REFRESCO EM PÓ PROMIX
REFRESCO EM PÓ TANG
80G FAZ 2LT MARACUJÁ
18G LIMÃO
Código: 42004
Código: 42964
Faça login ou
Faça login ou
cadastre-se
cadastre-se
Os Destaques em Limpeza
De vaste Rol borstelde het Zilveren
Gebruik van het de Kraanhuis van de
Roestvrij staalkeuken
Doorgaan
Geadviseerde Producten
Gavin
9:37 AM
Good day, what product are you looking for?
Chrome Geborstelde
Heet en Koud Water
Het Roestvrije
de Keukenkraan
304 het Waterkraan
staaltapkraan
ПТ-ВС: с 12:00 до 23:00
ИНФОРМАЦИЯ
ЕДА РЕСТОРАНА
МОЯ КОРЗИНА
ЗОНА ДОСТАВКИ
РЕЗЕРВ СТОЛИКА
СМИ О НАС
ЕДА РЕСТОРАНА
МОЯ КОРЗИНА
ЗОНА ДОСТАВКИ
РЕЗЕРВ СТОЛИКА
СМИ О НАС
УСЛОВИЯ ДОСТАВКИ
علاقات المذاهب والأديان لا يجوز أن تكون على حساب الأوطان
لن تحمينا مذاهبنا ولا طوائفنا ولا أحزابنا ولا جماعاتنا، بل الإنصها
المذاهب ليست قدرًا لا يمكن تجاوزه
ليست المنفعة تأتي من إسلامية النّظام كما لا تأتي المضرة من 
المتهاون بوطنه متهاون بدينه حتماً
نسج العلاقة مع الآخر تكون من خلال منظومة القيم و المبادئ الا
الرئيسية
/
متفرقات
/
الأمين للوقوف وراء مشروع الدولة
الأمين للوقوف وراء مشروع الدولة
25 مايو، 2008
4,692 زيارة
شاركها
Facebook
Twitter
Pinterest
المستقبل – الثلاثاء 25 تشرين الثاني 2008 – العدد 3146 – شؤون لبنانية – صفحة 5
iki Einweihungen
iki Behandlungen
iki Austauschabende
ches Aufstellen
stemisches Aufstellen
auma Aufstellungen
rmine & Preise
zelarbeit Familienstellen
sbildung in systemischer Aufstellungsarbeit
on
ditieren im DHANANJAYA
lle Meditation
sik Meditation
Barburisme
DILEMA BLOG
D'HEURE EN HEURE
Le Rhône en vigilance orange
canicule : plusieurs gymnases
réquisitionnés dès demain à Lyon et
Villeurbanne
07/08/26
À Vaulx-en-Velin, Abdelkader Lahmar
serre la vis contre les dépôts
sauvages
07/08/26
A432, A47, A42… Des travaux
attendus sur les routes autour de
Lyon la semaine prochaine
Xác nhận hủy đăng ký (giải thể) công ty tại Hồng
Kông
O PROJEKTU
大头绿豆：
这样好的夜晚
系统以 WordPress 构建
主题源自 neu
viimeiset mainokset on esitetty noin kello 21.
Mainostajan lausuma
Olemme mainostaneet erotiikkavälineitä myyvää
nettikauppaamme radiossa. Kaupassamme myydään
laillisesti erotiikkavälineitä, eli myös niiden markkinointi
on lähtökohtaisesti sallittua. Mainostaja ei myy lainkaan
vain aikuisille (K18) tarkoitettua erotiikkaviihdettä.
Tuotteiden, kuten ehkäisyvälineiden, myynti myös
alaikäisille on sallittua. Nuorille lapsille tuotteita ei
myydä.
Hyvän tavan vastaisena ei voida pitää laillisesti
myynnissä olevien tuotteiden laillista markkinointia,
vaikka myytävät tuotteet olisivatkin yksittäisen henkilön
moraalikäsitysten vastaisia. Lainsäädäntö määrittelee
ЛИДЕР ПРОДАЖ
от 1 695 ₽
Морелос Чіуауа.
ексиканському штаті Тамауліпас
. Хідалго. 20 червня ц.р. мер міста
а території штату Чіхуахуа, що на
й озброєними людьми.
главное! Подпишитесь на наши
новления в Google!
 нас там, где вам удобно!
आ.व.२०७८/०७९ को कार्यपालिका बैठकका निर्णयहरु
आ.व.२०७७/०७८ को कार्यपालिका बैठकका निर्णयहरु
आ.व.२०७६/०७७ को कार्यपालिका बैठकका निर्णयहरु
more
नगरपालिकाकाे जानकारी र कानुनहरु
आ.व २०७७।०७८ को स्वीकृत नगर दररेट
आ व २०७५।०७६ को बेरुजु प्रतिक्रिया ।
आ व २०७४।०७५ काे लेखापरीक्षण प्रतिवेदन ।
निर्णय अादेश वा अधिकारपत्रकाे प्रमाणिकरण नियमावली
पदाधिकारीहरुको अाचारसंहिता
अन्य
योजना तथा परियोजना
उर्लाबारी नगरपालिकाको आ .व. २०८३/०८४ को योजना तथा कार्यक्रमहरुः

# [Your instructions]
Exactly as written above, copy every line.

# [Task solution]
REFRESCO EM PÓ PROMIX
REFRESCO EM PÓ TANG
80G FAZ 2LT MARACUJÁ
18G LIMÃO
Código: 42004
Código: 42964
Faça login ou
Faça login ou
cadastre-se
cadastre-se
Os Destaques em Limpeza
De vaste Rol borstelde het Zilveren
Gebruik van het de Kraanhuis van de
Roestvrij staalkeuken
Doorgaan
Geadviseerde Producten
Gavin
9:37 AM
Good day, what product are you looking for?
Chrome Geborstelde
Heet en Koud Water
Het Roestvrije
de Keukenkraan
304 het Waterkraan
staaltapkraan
ПТ-ВС: с 12:00 до 23:00
ИНФОРМАЦИЯ
ЕДА РЕСТОРАНА
МОЯ КОРЗИНА
ЗОНА ДОСТАВКИ
РЕЗЕРВ СТОЛИКА
СМИ О НАС
ЕДА РЕСТОРАНА
МОЯ КОРЗИНА
ЗОНА ДОСТАВКИ
РЕЗЕРВ СТОЛИКА
СМИ О НАС
УСЛОВИЯ ДОСТАВКИ
علاقات المذاهب والأديان لا يجوز أن تكون على حساب الأوطان
لن تحمينا مذاهبنا ولا طوائفنا ولا أحزابنا ولا جماعاتنا، بل الإنصها
المذاهب ليست قدرًا لا يمكن تجاوزه
ليست المنفعة تأتي من إسلامية النّظام كما لا تأتي المضرة من 
المتهاون بوطنه متهاون بدينه حتماً
نسج العلاقة مع الآخر تكون من خلال منظومة القيم و المبادئ الا
الرئيسية
/
متفرقات
/
الأمين للوقوف وراء مشروع الدولة
الأمين للوقوف وراء مشروع الدولة
25 مايو، 2008
4,692 زيارة
شاركها
Facebook
Twitter
Pinterest
المستقبل – الثلاثاء 25 تشرين الثاني 2008 – العدد 3146 – شؤون لبنانية – صفحة 5
iki Einweihungen
iki Behandlungen
iki Austauschabende
ches Aufstellen
stemisches Aufstellen
auma Aufstellungen
rmine & Preise
zelarbeit Familienstellen
sbildung in systemischer Aufstellungsarbeit
on
ditieren im DHANANJAYA
lle Meditation
sik Meditation
Barburisme
DILEMA BLOG
D'HEURE EN HEURE
Le Rhône en vigilance orange
canicule : plusieurs gymnases
réquisitionnés dès demain à Lyon et
Villeurbanne
07/08/26
À Vaulx-en-Velin, Abdelkader Lahmar
serre la vis contre les dépôts
sauvages
07/08/26
A432, A47, A42… Des travaux
attendus sur les routes autour de
Lyon la semaine prochaine
Xác nhận hủy đăng ký (giải thể) công ty tại Hồng
Kông
O PROJEKTU
大头绿豆：
这样好的夜晚
系统以 WordPress 构建
主题源自 neu
viimeiset mainokset on esitetty noin kello 21.
Mainostajan lausuma
Olemme mainostaneet erotiikkavälineitä myyvää
nettikauppaamme radiossa. Kaupassamme myydään
laillisesti erotiikkavälineitä, eli myös niiden markkinointi
on lähtökohtaisesti sallittua. Mainostaja ei myy lainkaan
vain aikuisille (K18) tarkoitettua erotiikkaviihdettä.
Tuotteiden, kuten ehkäisyvälineiden, myynti myös
alaikäisille on sallittua. Nuorille lapsille tuotteita ei
myydä.
Hyvän tavan vastaisena ei voida pitää laillisesti
myynnissä olevien tuotteiden laillista markkinointia,
vaikka myytävät tuotteet olisivatkin yksittäisen henkilön
moraalikäsitysten vastaisia. Lainsäädäntö määrittelee
ЛИДЕР ПРОДАЖ
от 1 695 ₽
Морелос Чіуауа.
ексиканському штаті Тамауліпас
. Хідалго. 20 червня ц.р. мер міста
а території штату Чіхуахуа, що на
й озброєними людьми.
главное! Подпишитесь на наши
новления в Google!
 нас там, где вам удобно!
आ.व.२०७८/०७९ को कार्यपालिका बैठकका निर्णयहरु
आ.व.२०७७/०७८ को कार्यपालिका बैठकका निर्णयहरु
आ.व.२०७६/०७७ को कार्यपालिका बैठकका निर्णयहरु
more
नगरपालिकाकाे जानकारी र कानुनहरु
आ.व २०७७।०७८ को स्वीकृत नगर दररेट
आ व २०७५।०७६ को बेरुजु प्रतिक्रिया ।
आ व २०७४।०७५ काे लेखापरीक्षण प्रतिवेदन ।
निर्णय अादेश वा अधिकारपत्रकाे प्रमाणिकरण नियमावली
पदाधिकारीहरुको अाचारसंहिता
अन्य
योजना तथा परियोजना
उर्लाबारी नगरपालिकाको आ .व. २०८३/०८४ को योजना तथा कार्यक्रमहरुः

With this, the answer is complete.